BEGIN Extracted entries

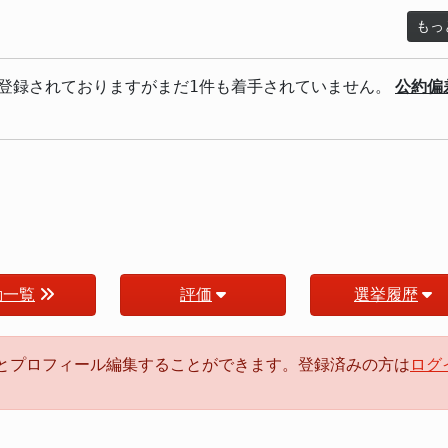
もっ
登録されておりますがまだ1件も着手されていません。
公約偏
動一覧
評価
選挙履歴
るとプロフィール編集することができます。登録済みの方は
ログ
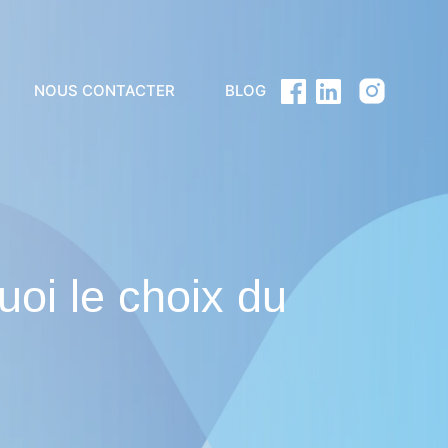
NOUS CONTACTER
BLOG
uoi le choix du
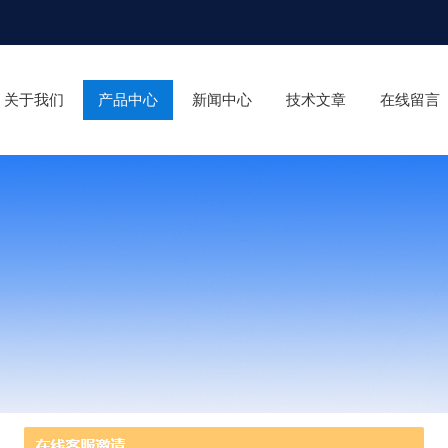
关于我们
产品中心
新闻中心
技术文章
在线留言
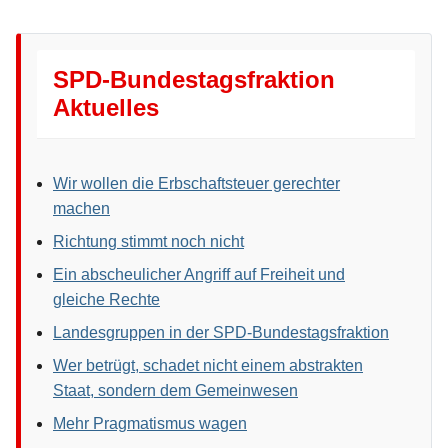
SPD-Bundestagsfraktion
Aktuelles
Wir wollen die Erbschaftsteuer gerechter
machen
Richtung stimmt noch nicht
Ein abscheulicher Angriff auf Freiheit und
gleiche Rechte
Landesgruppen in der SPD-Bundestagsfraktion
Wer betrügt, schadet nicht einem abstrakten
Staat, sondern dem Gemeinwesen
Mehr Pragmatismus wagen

END Extracted entries
BEGIN Extracted entries

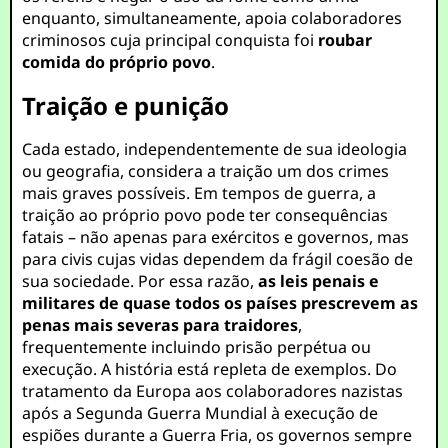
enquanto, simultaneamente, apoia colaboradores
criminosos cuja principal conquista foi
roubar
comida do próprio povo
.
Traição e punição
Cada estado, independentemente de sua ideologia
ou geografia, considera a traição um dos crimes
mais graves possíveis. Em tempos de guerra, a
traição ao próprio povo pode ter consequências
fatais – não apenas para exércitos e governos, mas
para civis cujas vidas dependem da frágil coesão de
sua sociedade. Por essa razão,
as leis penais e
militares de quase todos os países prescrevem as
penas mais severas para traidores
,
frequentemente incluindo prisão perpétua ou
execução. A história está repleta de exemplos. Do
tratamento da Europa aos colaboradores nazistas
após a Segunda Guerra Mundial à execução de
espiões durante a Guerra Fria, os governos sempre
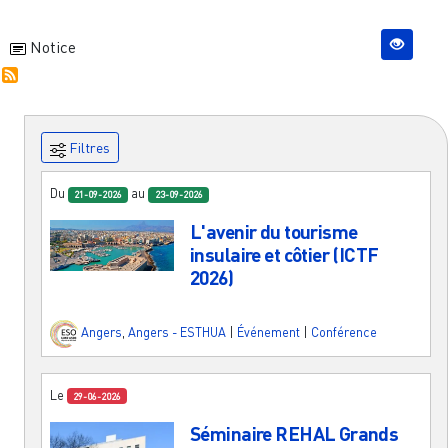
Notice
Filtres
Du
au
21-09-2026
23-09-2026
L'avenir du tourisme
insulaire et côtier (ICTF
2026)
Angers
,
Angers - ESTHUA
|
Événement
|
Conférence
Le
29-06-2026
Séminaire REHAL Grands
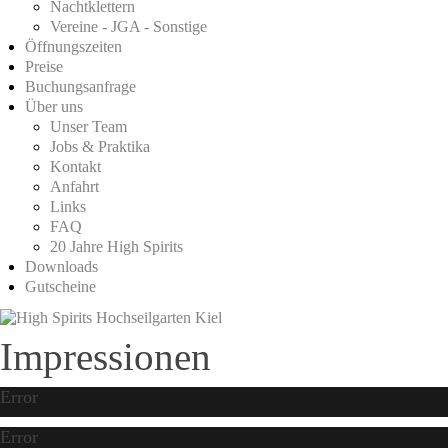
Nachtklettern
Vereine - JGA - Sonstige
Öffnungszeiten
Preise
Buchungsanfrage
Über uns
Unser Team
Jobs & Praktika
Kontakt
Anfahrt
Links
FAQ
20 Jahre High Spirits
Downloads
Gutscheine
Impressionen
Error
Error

END Extracted entries
BEGIN Extracted entries

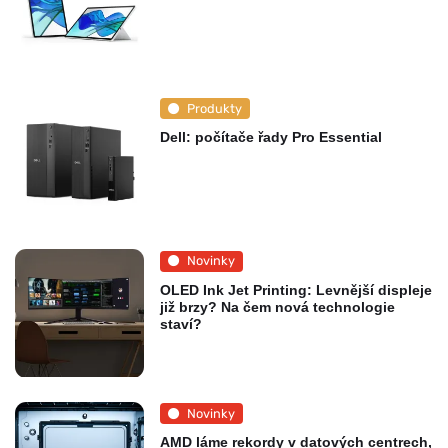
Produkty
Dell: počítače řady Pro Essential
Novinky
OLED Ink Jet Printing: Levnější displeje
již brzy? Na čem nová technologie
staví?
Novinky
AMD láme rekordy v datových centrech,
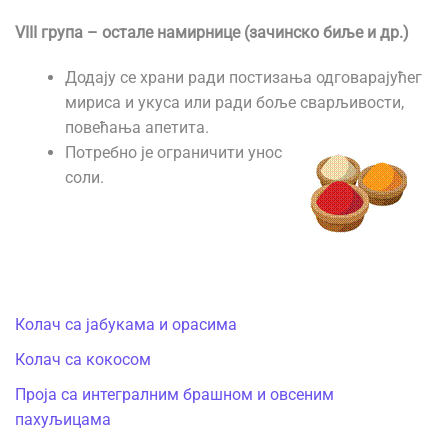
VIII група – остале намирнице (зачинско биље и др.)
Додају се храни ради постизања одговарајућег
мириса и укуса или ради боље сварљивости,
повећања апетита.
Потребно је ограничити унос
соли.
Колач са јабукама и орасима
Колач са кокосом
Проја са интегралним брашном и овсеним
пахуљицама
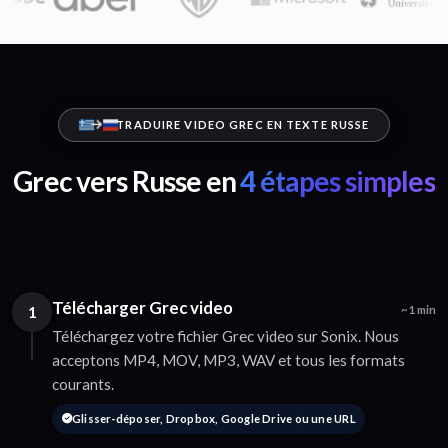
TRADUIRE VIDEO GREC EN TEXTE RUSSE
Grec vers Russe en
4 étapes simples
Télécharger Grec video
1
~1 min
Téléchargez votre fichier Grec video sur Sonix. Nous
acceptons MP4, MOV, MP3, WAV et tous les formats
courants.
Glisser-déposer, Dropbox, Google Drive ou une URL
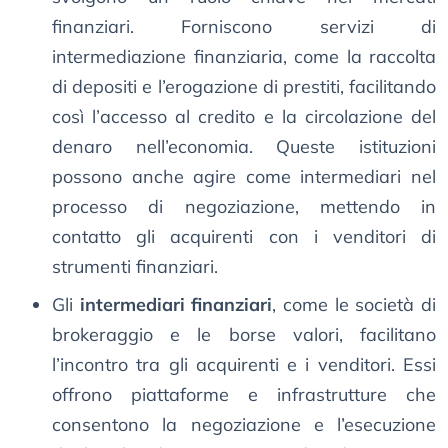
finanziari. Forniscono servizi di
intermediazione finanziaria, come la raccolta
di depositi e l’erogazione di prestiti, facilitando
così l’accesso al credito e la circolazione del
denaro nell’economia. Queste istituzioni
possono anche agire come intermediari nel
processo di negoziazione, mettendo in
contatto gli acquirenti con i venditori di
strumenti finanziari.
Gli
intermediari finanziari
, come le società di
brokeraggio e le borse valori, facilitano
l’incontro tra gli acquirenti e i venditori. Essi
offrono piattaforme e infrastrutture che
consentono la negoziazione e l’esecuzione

END Extracted entries

# What you have to do
Give back the exact lines above, running from the one that has "мириса и укуса" through the one that has "consentono la negoziazione e l’esecuzione", with nothing added and no pictures.

# Task solution
мириса и укуса или ради боље сварљивости,
повећања апетита.
Потребно је ограничити унос
соли.
Колач са јабукама и орасима
Колач са кокосом
Проја са интегралним брашном и овсеним
пахуљицама
TRADUIRE VIDEO GREC EN TEXTE RUSSE
Grec vers Russe en
4 étapes simples
Télécharger Grec video
1
~1 min
Téléchargez votre fichier Grec video sur Sonix. Nous
acceptons MP4, MOV, MP3, WAV et tous les formats
courants.
Glisser-déposer, Dropbox, Google Drive ou une URL
finanziari. Forniscono servizi di
intermediazione finanziaria, come la raccolta
di depositi e l’erogazione di prestiti, facilitando
così l’accesso al credito e la circolazione del
denaro nell’economia. Queste istituzioni
possono anche agire come intermediari nel
processo di negoziazione, mettendo in
contatto gli acquirenti con i venditori di
strumenti finanziari.
Gli
intermediari finanziari
, come le società di
brokeraggio e le borse valori, facilitano
l’incontro tra gli acquirenti e i venditori. Essi
offrono piattaforme e infrastrutture che
consentono la negoziazione e l’esecuzione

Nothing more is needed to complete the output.